You’ve analyzed the market, researched customer needs, and you’ve come up with some great ideas for new products. Shiny surfaces, high tech interface, and best of all, everything required to develop it is within your core competencies.
Does the customer really need a $400 dollar system to do V,W,X,Y,Z in a market space where competition sells $430 dollar systems that do X,Y,Z?
“But ours is shinier, faster, cooler and does waaaay more!!!”
Maybe, but what if your product was still cool because it does X and Y unbelievably well (but it doesn’t have V, W and Z) , and oh, you can make the same, or greater, percentage margin, and sell it for $90?
Time to Passéjineer™.
(Origins: Passé + Engineer = No longer fashionable or in wide use, out-of-date, outmoded + To design, arrange, or create, by skillful or artful means)
Passéjineering is the process of understanding customer needs and then using the passé – older technologies, expired patents, older or simpler design paradigms, simple mechanical/electrical systems – to do the jobs that the customer needs done.
The goal is to strip the product down, redesign the supertech so that it does what is essential; passéjineer it so it does the few indispensible things exquisitely well and for a fraction of the cost. In short, passéjineering is an exercise in the synthesis of new product offerings with simpler/older technology and essential customer needs.
It’s important to remember that ultimately, it’s the customer’s needs that drive this process.

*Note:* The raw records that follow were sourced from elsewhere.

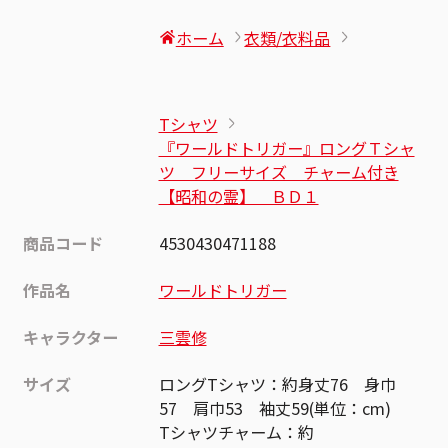
ホーム
衣類/衣料品
Tシャツ
『ワールドトリガー』ロングＴシャ
ツ フリーサイズ チャーム付き
【昭和の霊】 ＢＤ１
商品コード
4530430471188
作品名
ワールドトリガー
キャラクター
三雲修
サイズ
ロングTシャツ：約身丈76 身巾
57 肩巾53 袖丈59(単位：cm)
Tシャツチャーム：約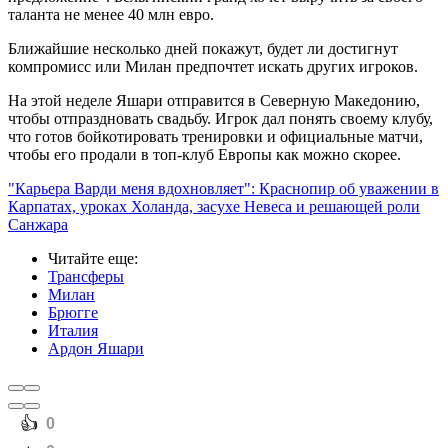
таланта не менее 40 млн евро.
Ближайшие несколько дней покажут, будет ли достигнут
компромисс или Милан предпочтет искать других игроков.
На этой неделе Яшари отправится в Северную Македонию,
чтобы отпраздновать свадьбу. Игрок дал понять своему клубу,
что готов бойкотировать тренировки и официальные матчи,
чтобы его продали в топ-клуб Европы как можно скорее.
"Карьера Варди меня вдохновляет": Краснопир об уважении в
Карпатах, уроках Холанда, засухе Невеса и решающей роли
Санжара
Читайте еще
:
Трансферы
Милан
Брюгге
Италия
Ардон Яшари
️👍
0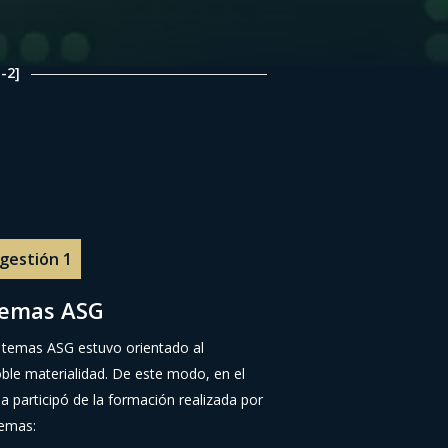
-2]
 gestión 1
temas ASG
 temas ASG estuvo orientado al
oble materialidad. De este modo, en el
a participó de la formación realizada por
temas: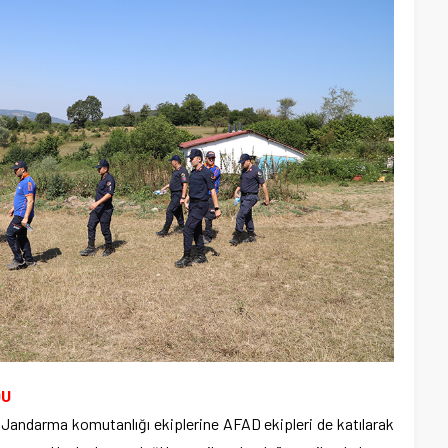
DU
e Jandarma komutanlığı ekiplerine AFAD ekipleri de katılarak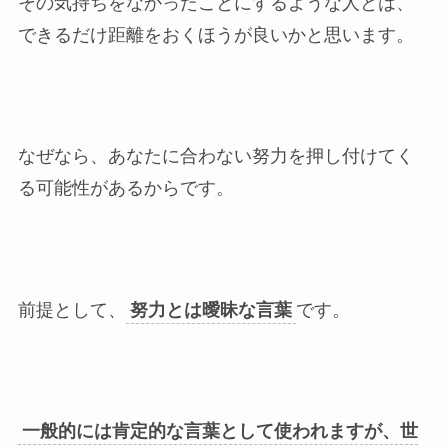
その気持ちをなかったことにするような人とは、
できるだけ距離をおくほうが良いかと思います。
なぜなら、あなたに合わない努力を押し付けてく
る可能性があるからです。
前提として、
努力とは曖昧な言葉
です。
一般的には肯定的な言葉として使われますが、世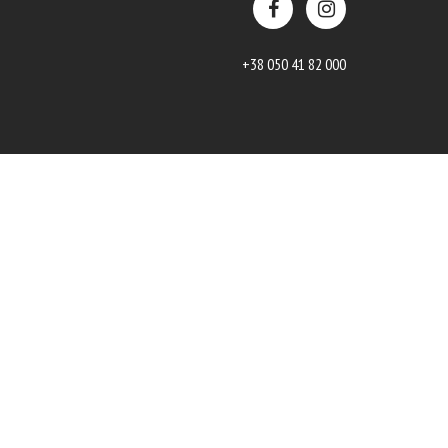
+38 050 41 82 000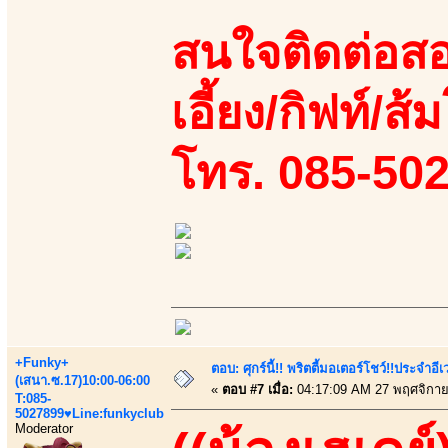
สนใจติดต่อสอ
เอี้ยง/กิฟท์/ส้
โทร. 085-50
+Funky+
ตอบ: ศุกร์นี้!! พริตตี้มอเตอร์โชว์!!ประจำอ
(เสนา.ซ.17)10:00-06:00
«
ตอบ #7 เมื่อ:
04:17:09 AM 27 พฤศจิกาย
T:085-
5027899♥Line:funkyclub
Moderator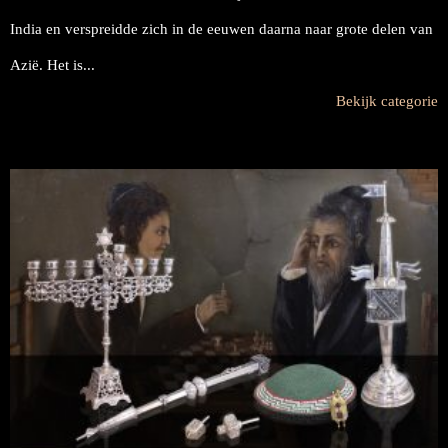
India en verspreidde zich in de eeuwen daarna naar grote delen van
Azië. Het is...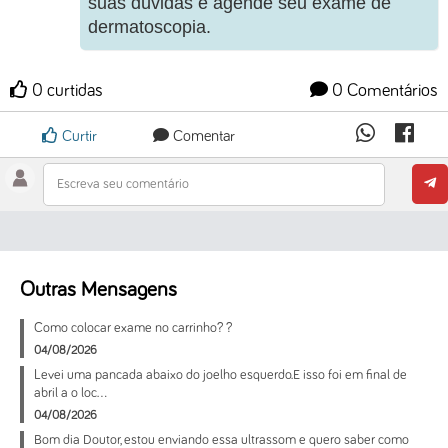
suas dúvidas e agende seu exame de
dermatoscopia.
0 curtidas
0 Comentários
Curtir
Comentar
Escreva seu comentário
Outras Mensagens
Como colocar exame no carrinho? ?
04/08/2026
Levei uma pancada abaixo do joelho esquerdo.E isso foi em final de
abril a o loc...
04/08/2026
Bom dia Doutor, estou enviando essa ultrassom e quero saber como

A perfect example of this is The Laundry Pod. Someone who is single, living in an apartment and does small batches of laundry doesn’t really need a $500 washing machine. The Laundry Pod fills a niche wonderfully, without the use of high technology and for less than a quarter of the costs.
Innovations are built on what has come before. The tendency is usually to use the most recent rung in the ladder. But, if you are willing to take a step back to those older rungs that haven’t been visited in quite some time, you might find yourself disrupting the market – passéjineering your way to profits.